Work request
Each line of the listing below that includes "users" must be copied.

Excerpted data
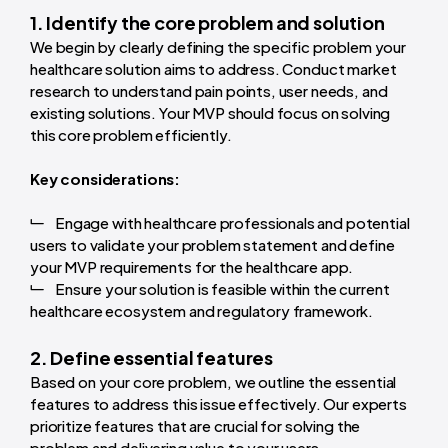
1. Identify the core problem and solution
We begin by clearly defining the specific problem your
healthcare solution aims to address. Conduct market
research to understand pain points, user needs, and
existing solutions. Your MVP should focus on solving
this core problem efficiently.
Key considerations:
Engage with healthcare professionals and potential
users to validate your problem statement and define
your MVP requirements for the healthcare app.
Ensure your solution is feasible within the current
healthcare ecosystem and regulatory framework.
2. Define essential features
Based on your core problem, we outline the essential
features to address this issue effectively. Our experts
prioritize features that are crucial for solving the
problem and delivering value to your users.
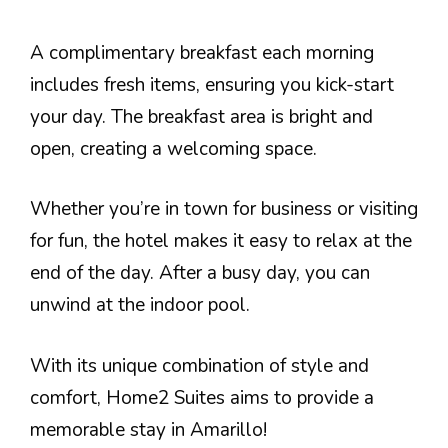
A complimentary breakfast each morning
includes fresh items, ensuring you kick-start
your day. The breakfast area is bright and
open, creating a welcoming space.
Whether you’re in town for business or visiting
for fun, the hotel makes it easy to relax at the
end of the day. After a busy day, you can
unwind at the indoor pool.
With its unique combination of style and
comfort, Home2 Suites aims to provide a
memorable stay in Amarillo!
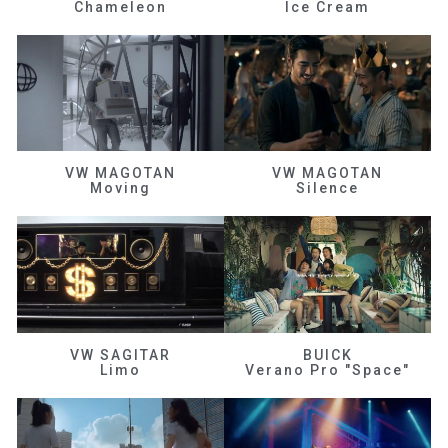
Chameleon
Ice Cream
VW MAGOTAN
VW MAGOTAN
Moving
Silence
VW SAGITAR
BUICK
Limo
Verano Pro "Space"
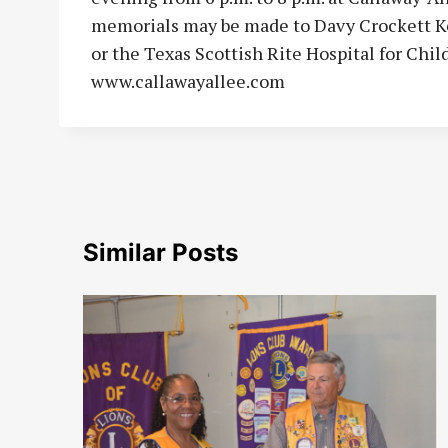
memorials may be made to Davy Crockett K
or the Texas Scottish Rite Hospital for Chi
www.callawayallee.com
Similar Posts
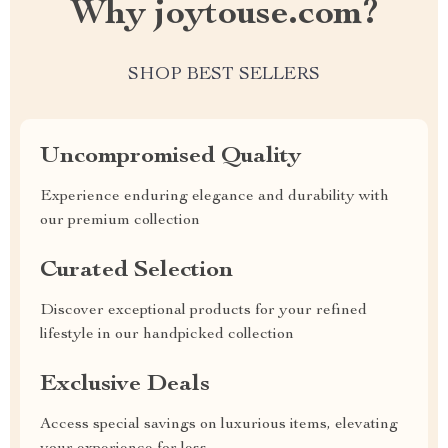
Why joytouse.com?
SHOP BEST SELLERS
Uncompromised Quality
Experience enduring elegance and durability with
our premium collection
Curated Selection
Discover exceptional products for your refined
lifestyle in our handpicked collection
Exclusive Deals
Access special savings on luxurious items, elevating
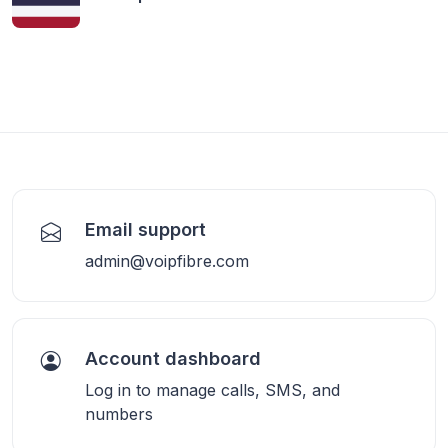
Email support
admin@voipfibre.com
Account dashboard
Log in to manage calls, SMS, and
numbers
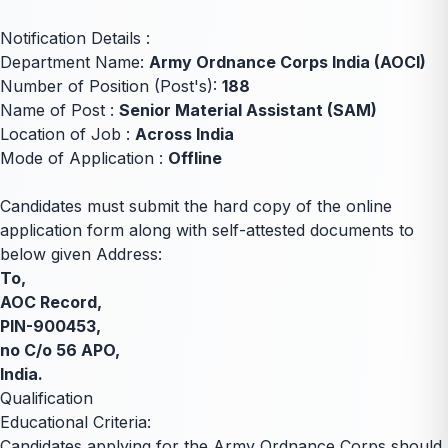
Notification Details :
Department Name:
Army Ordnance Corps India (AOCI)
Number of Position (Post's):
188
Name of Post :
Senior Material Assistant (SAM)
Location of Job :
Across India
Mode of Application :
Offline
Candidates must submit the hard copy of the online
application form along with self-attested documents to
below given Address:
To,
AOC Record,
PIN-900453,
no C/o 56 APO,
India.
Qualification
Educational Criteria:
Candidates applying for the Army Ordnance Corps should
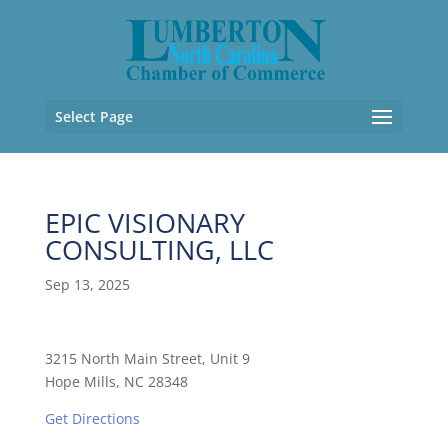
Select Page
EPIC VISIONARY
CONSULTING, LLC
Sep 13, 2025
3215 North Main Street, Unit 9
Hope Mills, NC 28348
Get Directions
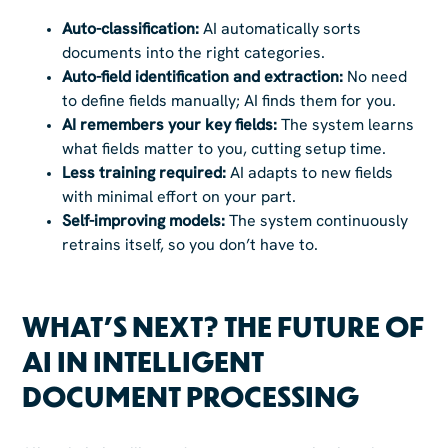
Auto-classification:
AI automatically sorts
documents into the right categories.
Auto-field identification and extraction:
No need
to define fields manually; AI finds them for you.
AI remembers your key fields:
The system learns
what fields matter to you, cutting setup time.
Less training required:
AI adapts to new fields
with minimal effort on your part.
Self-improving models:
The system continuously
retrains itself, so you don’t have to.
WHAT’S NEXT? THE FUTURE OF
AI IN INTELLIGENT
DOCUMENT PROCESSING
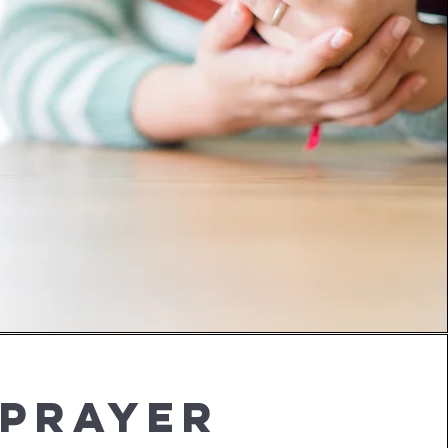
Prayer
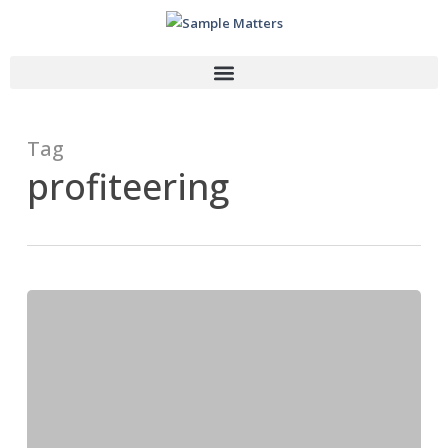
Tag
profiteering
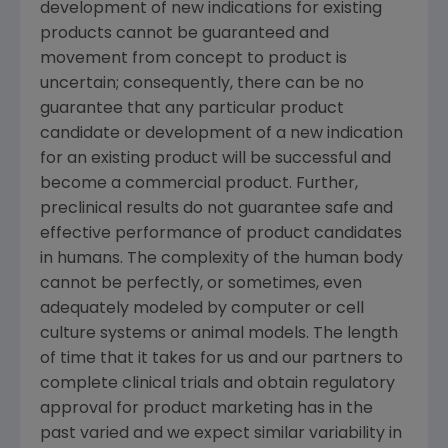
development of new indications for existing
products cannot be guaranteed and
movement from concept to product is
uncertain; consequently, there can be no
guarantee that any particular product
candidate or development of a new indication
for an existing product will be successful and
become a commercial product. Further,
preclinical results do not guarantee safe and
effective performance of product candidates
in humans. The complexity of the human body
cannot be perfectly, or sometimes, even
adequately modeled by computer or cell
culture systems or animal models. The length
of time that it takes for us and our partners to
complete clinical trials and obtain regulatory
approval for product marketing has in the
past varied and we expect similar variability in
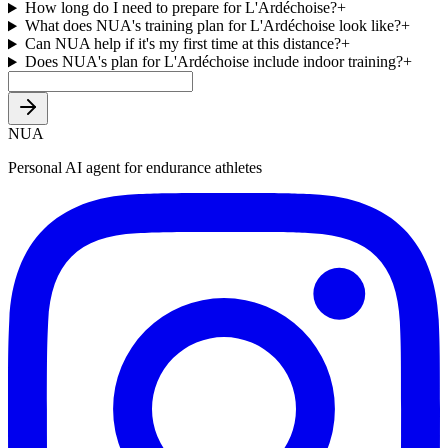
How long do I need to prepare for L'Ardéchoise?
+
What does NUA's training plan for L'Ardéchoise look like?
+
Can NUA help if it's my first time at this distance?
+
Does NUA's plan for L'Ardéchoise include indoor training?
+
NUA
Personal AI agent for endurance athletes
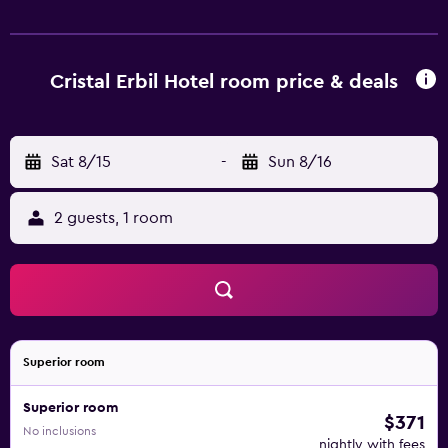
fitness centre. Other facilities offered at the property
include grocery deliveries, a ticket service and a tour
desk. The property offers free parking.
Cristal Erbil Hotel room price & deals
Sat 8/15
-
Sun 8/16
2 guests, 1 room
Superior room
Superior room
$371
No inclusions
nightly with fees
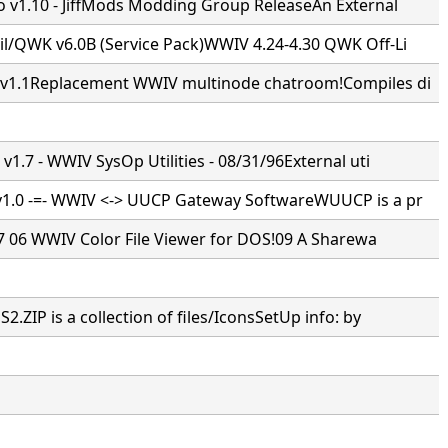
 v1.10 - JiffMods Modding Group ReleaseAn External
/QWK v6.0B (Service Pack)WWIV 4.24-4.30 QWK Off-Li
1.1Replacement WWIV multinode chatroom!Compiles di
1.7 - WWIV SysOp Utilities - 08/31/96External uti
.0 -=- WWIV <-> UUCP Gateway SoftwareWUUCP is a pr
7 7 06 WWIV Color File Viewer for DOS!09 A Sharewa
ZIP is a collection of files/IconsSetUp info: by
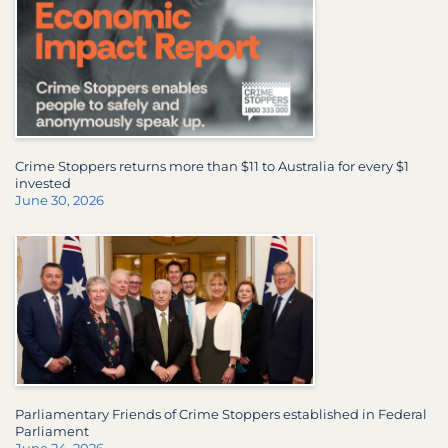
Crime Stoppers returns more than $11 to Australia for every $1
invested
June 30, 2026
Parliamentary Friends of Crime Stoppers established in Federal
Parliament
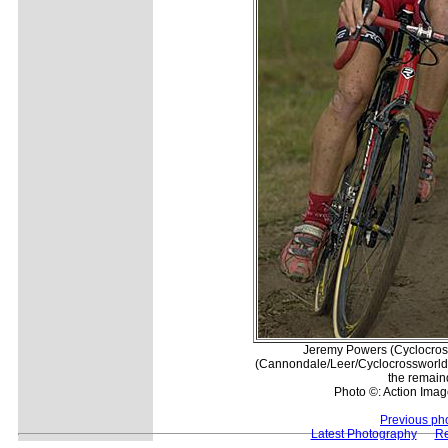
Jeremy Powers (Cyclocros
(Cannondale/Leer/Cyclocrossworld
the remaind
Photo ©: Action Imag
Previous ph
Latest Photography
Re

Result
users to validate your problem statement and define
problem and delivering value to your users.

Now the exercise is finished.